Truth be told, all three goddesses tried to bribe Paris. Athena promised
to make him forever victorious on the battlefield, and Hera offered
Paris kingship of the universe, complete with palace, subjects and the
whole nine yards. Tough choice, yes? What would you do?
The goddess of love's bribe worked,
for Paris was stuck on Helen, who was said to be the most beautiful
mortal alive (One day I caught a glimpse of Helen as she proudly stood
on the walls of Troy, taunting and challenging the enraged Greeks to
come and get her...Yes, she was a doll, but man was she ever full of
herself. Thousand ships, and all that...)
So Aphrodite got the golden apple of
aunt Eris, Paris got the gorgeous Helen, and the ancient world got the
Trojan War. The rest is history, the subject of many heroic and
marvelous myths.
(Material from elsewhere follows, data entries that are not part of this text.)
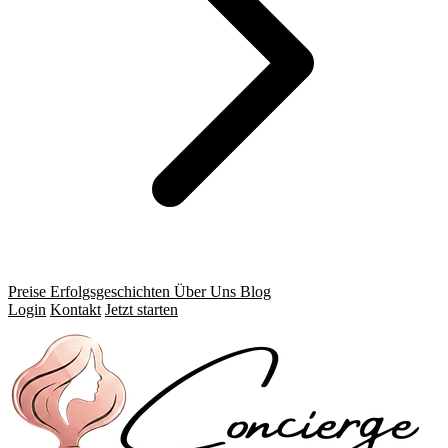
Preise
Erfolgsgeschichten
Über Uns
Blog
Login
Kontakt
Jetzt starten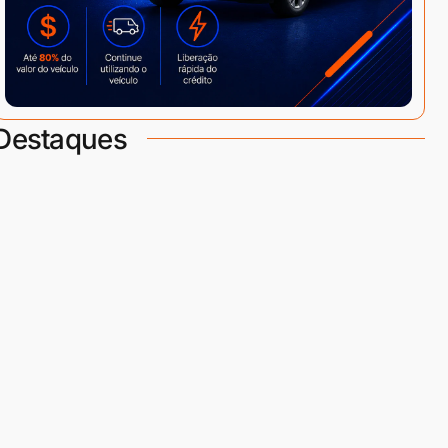
Destaques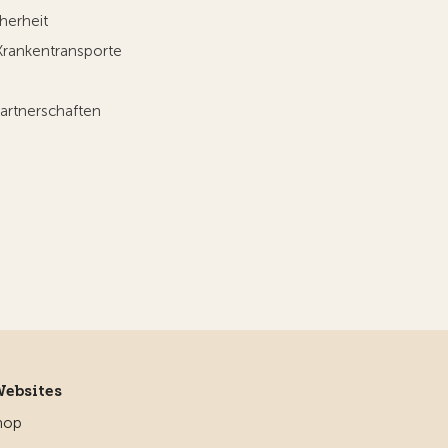
herheit
Krankentransporte
artnerschaften
Websites
hop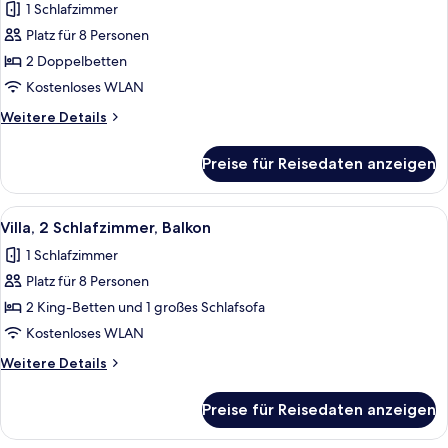
1 Schlafzimmer
für
Platz für 8 Personen
Villa,
2 Schlafzimmer,
2 Doppelbetten
Balkon
Kostenloses WLAN
anzeigen
Weitere
Weitere Details
Details
für
Preise für Reisedaten anzeigen
Villa,
2 Schlafzimmer,
Balkon
Alle
Ein Hotelzimmer mit Esstisch, roten S
13
Villa, 2 Schlafzimmer, Balkon
Fotos
1 Schlafzimmer
für
Platz für 8 Personen
Villa,
2 Schlafzimmer,
2 King-Betten und 1 großes Schlafsofa
Balkon
Kostenloses WLAN
anzeigen
Weitere
Weitere Details
Details
für
Preise für Reisedaten anzeigen
Villa,
2 Schlafzimmer,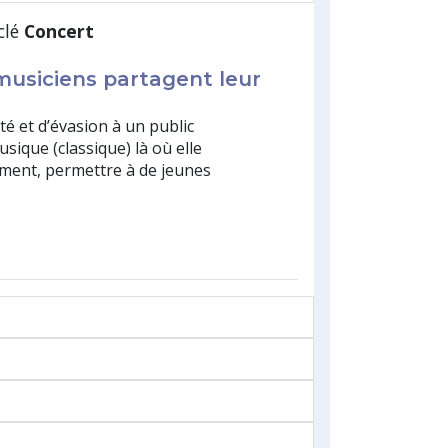
clé
Concert
usiciens partagent leur
é et d’évasion à un public
sique (classique) là où elle
ment, permettre à de jeunes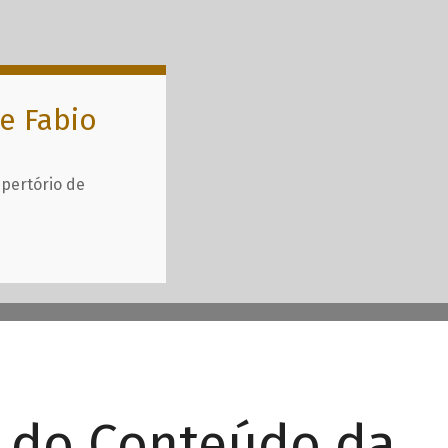
e Fabio
epertório de
r do Conteúdo da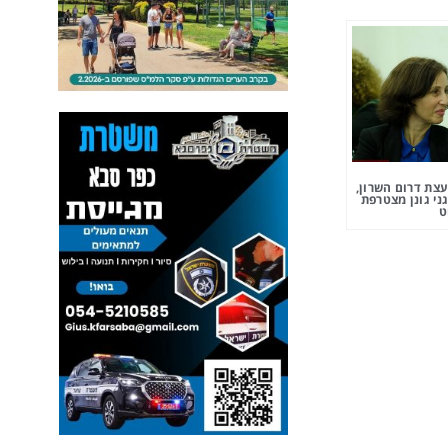
צת דרום השרון,
ני גונן מצטרפת
ט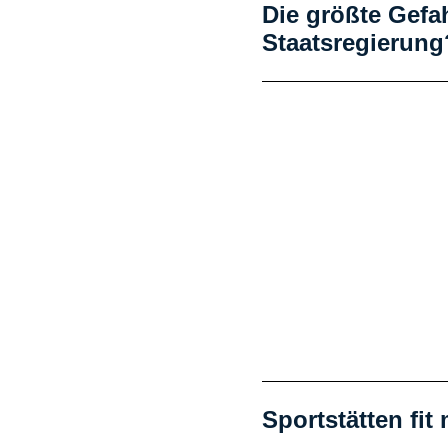
Die größte Gefah
Staatsregierung
Sportstätten fi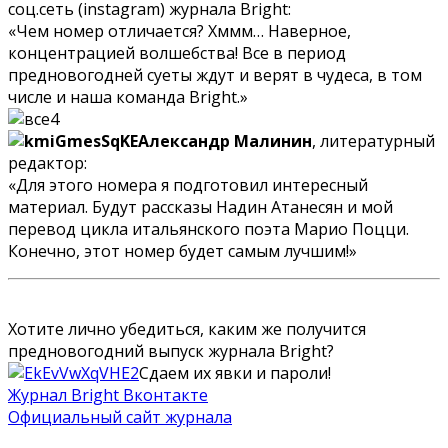
соц.сеть (instagram) журнала Bright:
«Чем номер отличается? Хммм… Наверное,
концентрацией волшебства! Все в период
предновогодней суеты ждут и верят в чудеса, в том
числе и наша команда Bright.»
Александр Малинин
, литературный
редактор:
«Для этого номера я подготовил интересный
материал. Будут рассказы Надин Атанесян и мой
перевод цикла итальянского поэта Марио Поцци.
Конечно, этот номер будет самым лучшим!»
Хотите лично убедиться, каким же получится
предновогодний выпуск журнала Bright?
Сдаем их явки и пароли!
Журнал Bright Вконтакте
Официальный сайт журнала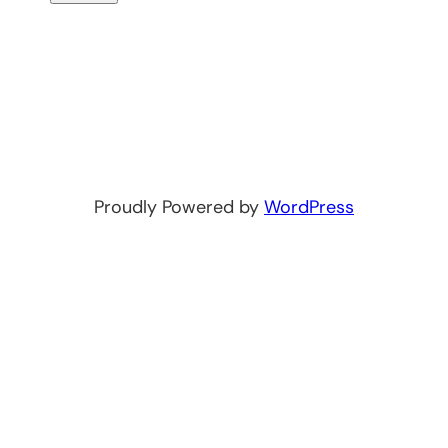
Proudly Powered by
WordPress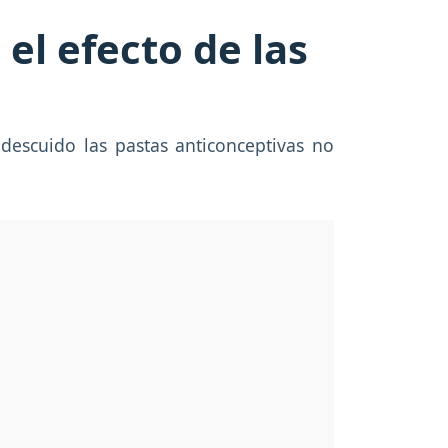
el efecto de las
escuido las pastas anticonceptivas no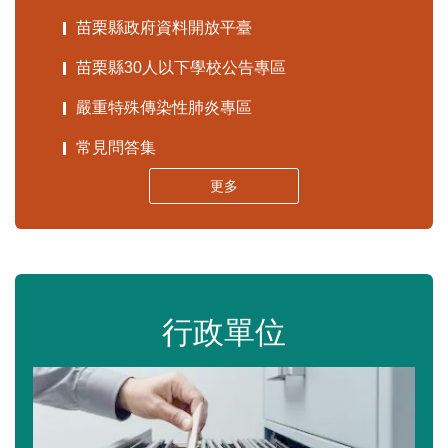
苗栗縣政府資料開放平臺
苗栗縣30人以下學校公告專區
嚴重特殊傳染性肺炎專區
常見問答集
更多
行政單位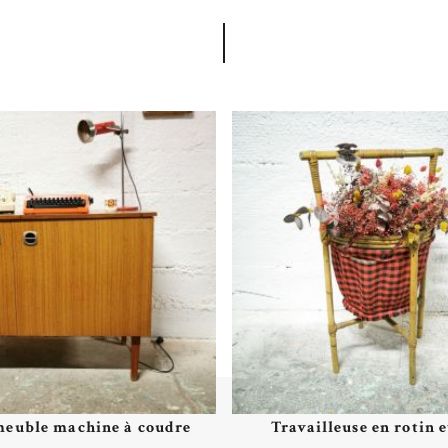
meuble machine à coudre
Travailleuse en rotin e
Plus de détails
Plus de détails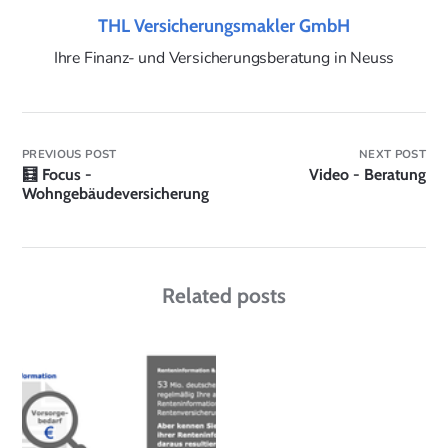
THL Versicherungsmakler GmbH
Ihre Finanz- und Versicherungsberatung in Neuss
PREVIOUS POST
NEXT POST
🧮 Focus -
Video - Beratung
Wohngebäudeversicherung
Related posts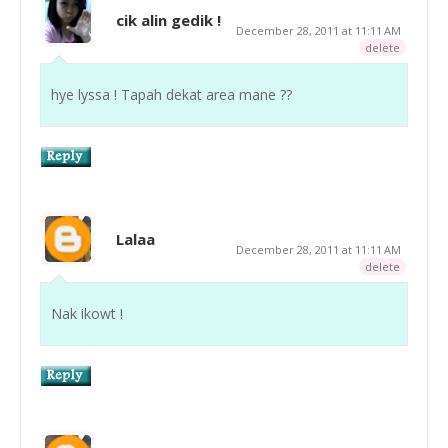
cik alin gedik !
December 28, 2011 at 11:11 AM
delete
hye lyssa ! Tapah dekat area mane ??
Lalaa
December 28, 2011 at 11:11 AM
delete
Nak ikowt !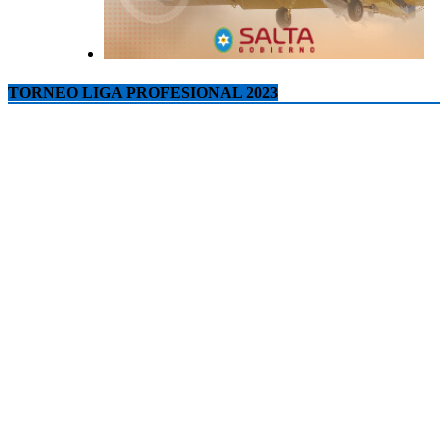
TORNEO LIGA PROFESIONAL 2023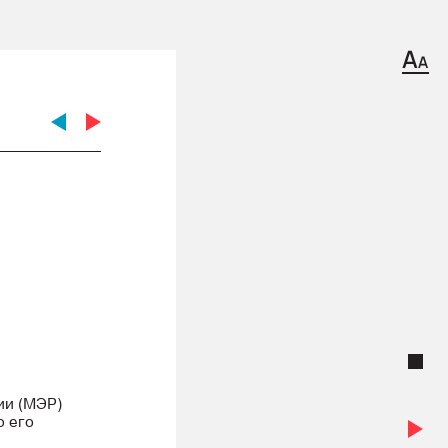
ии (МЭР)
о его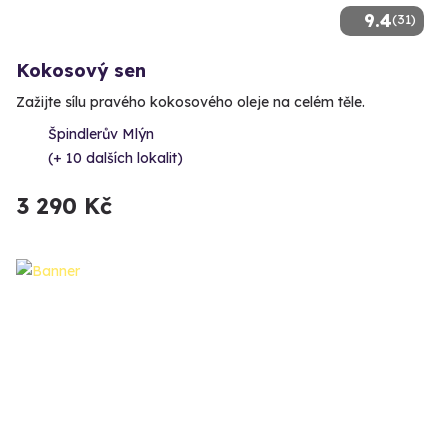
9.4
(31)
Kokosový sen
Zažijte sílu pravého kokosového oleje na celém těle.
Špindlerův Mlýn
(+ 10 dalších lokalit)
3 290 Kč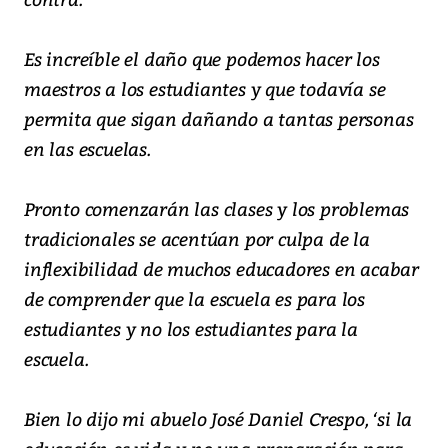
Es increíble el daño que podemos hacer los
maestros a los estudiantes y que todavía se
permita que sigan dañando a tantas personas
en las escuelas.
Pronto comenzarán las clases y los problemas
tradicionales se acentúan por culpa de la
inflexibilidad de muchos educadores en acabar
de comprender que la escuela es para los
estudiantes y no los estudiantes para la
escuela.
Bien lo dijo mi abuelo José Daniel Crespo, ‘si la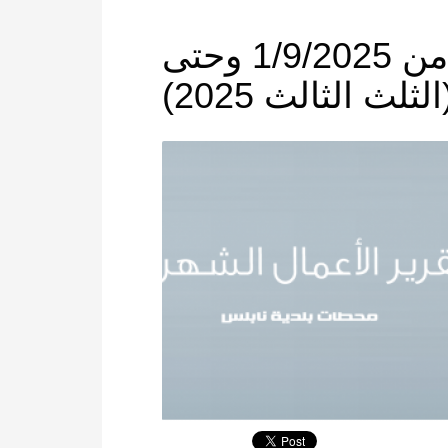
تقرير اعمال المحطة من 1/9/2025 وحتى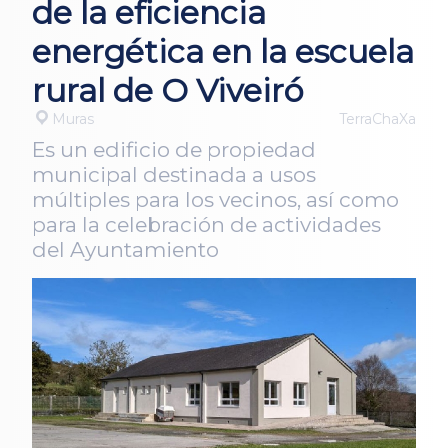
de la eficiencia
energética en la escuela
rural de O Viveiró
Muras
TerraChaXa
Es un edificio de propiedad
municipal destinada a usos
múltiples para los vecinos, así como
para la celebración de actividades
del Ayuntamiento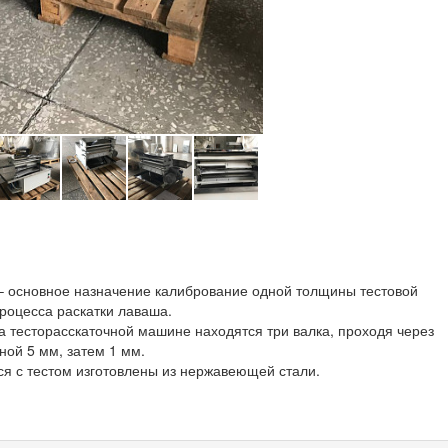
– основное назначение калибрование одной толщины тестовой
процесса раскатки лаваша.
а тесторасскаточной машине находятся три валка, проходя через
ой 5 мм, затем 1 мм.
ся с тестом изготовлены из нержавеющей стали.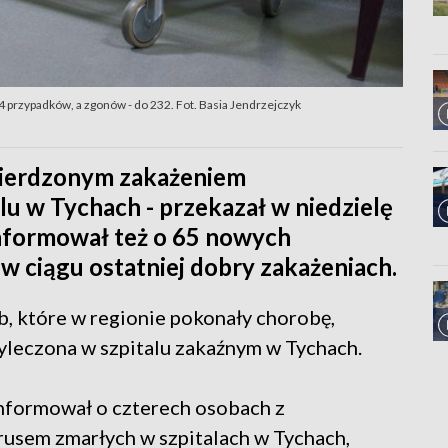
74 przypadków, a zgonów - do 232. Fot. Basia Jendrzejczyk
twierdzonym zakażeniem
u w Tychach - przekazał w niedzielę
informował też o 65 nowych
w ciągu ostatniej dobry zakażeniach.
b, które w regionie pokonały chorobę,
wyleczona w szpitalu zakaźnym w Tychach.
informował o czterech osobach z
sem zmarłych w szpitalach w Tychach,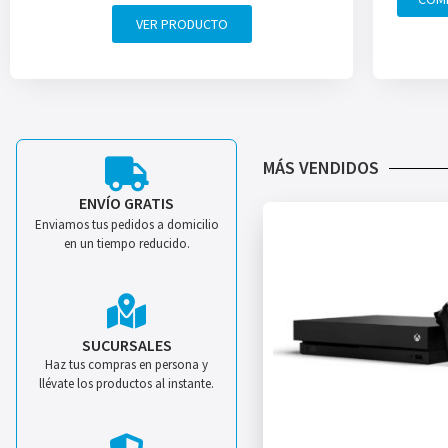
VER PRODUCTO
MÁS VENDIDOS
ENVÍO GRATIS
Enviamos tus pedidos a domicilio
en un tiempo reducido.
SUCURSALES
Haz tus compras en persona y
llévate los productos al instante.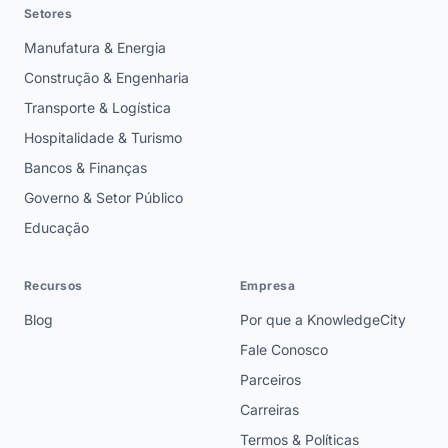
Setores
Manufatura & Energia
Construção & Engenharia
Transporte & Logística
Hospitalidade & Turismo
Bancos & Finanças
Governo & Setor Público
Educação
Recursos
Empresa
Blog
Por que a KnowledgeCity
Fale Conosco
Parceiros
Carreiras
Termos & Políticas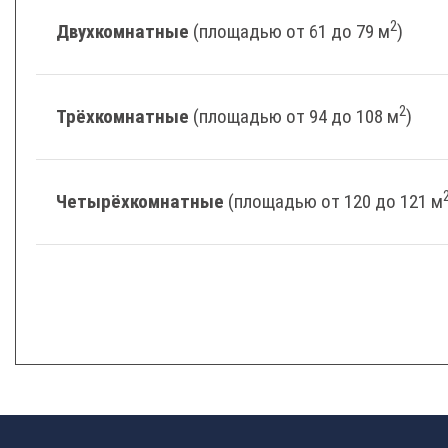
2
Двухкомнатные
(площадью от 61 до 79 м
)
2
Трёхкомнатные
(площадью от 94 до 108 м
)
Четырёхкомнатные
(площадью от 120 до 121 м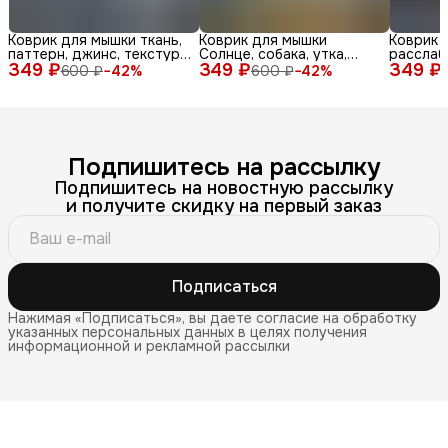
Коврик для мышки ткань,
Коврик для мышки
Коврик 
паттерн, джинс, текстура,
Солнце, собака, утка,
расслаб
349 ₽
синий, бел
349 ₽
очки, море, доска, ле
349 ₽
медитац
600 ₽
−
42
%
600 ₽
−
42
%
Подпишитесь на рассылку
Подпишитесь на новостную рассылку
и получите скидку на первый заказ
Подписаться
Нажимая «Подписаться», вы даете согласие на обработку
указанных персональных данных в целях получения
информационной и рекламной рассылки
Since I was there, I'll be able to give you an accurate
feel for the subject when it comes time to talk of Troy.
I wonder if they invited good old
aunty Discord to the next wedding.
Aphrodite also proved instrumental in
determining the outcome of the Argonauts' quest for the Golden Fleece.
At the request of Hera she made princess Medea fall in love with the
hero Jason (he was such a jock!), which led to him getting the Fleece.
More on that and the Trojan War another time.